== Data section ==
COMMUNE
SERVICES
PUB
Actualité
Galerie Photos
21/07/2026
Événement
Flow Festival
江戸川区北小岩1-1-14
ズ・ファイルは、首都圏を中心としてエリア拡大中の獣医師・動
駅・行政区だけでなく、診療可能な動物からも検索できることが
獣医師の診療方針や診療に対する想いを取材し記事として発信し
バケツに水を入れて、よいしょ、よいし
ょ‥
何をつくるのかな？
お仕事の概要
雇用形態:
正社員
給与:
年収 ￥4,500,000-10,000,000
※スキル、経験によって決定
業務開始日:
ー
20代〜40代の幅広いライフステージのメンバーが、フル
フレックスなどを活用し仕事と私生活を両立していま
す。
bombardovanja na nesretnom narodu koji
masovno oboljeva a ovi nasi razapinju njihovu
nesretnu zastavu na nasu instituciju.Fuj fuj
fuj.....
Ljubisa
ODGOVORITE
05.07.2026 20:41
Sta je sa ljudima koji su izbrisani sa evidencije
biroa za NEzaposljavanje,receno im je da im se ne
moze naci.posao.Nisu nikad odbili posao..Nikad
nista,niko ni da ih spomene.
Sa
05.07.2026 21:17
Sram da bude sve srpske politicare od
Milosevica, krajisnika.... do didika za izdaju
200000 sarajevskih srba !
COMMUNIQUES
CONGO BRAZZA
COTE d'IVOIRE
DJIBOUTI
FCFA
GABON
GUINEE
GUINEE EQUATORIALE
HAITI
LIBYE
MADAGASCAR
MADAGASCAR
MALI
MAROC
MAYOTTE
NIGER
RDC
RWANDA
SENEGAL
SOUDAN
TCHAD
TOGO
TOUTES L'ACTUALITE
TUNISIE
===
Prompt:
Print all records shown above, word for word.

The answer:
COMMUNE
SERVICES
PUB
Actualité
Galerie Photos
21/07/2026
Événement
Flow Festival
江戸川区北小岩1-1-14
ズ・ファイルは、首都圏を中心としてエリア拡大中の獣医師・動
駅・行政区だけでなく、診療可能な動物からも検索できることが
獣医師の診療方針や診療に対する想いを取材し記事として発信し
バケツに水を入れて、よいしょ、よいし
ょ‥
何をつくるのかな？
お仕事の概要
雇用形態:
正社員
給与:
年収 ￥4,500,000-10,000,000
※スキル、経験によって決定
業務開始日:
ー
20代〜40代の幅広いライフステージのメンバーが、フル
フレックスなどを活用し仕事と私生活を両立していま
す。
bombardovanja na nesretnom narodu koji
masovno oboljeva a ovi nasi razapinju njihovu
nesretnu zastavu na nasu instituciju.Fuj fuj
fuj.....
Ljubisa
ODGOVORITE
05.07.2026 20:41
Sta je sa ljudima koji su izbrisani sa evidencije
biroa za NEzaposljavanje,receno im je da im se ne
moze naci.posao.Nisu nikad odbili posao..Nikad
nista,niko ni da ih spomene.
Sa
05.07.2026 21:17
Sram da bude sve srpske politicare od
Milosevica, krajisnika.... do didika za izdaju
200000 sarajevskih srba !
COMMUNIQUES
CONGO BRAZZA
COTE d'IVOIRE
DJIBOUTI
FCFA
GABON
GUINEE
GUINEE EQUATORIALE
HAITI
LIBYE
MADAGASCAR
MADAGASCAR
MALI
MAROC
MAYOTTE
NIGER
RDC
RWANDA
SENEGAL
SOUDAN
TCHAD
TOGO
TOUTES L'ACTUALITE
TUNISIE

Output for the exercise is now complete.